YOUR GOAL = Please give back each entry below unaltered, leaving the pictures out.

SUPPLIED MATERIAL =
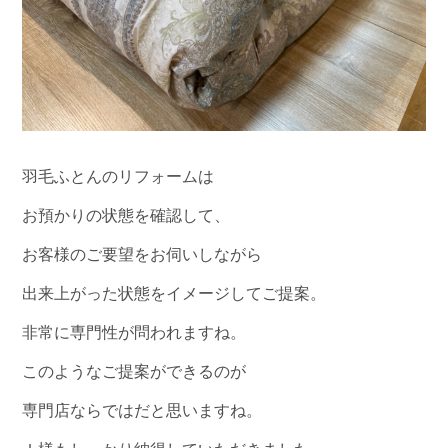
羽毛ふとんのリフォームは
お預かりの状態を確認して、
お客様のご要望をお伺いしながら
出来上がった状態をイメージしてご提案。
非常に専門性が問われますね。
このようなご提案ができるのが
専門店ならではだと思いますね。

OUTPUT FOR THIS EXERCISE =
羽毛ふとんのリフォームは
お預かりの状態を確認して、
お客様のご要望をお伺いしながら
出来上がった状態をイメージしてご提案。
非常に専門性が問われますね。
このようなご提案ができるのが
専門店ならではだと思いますね。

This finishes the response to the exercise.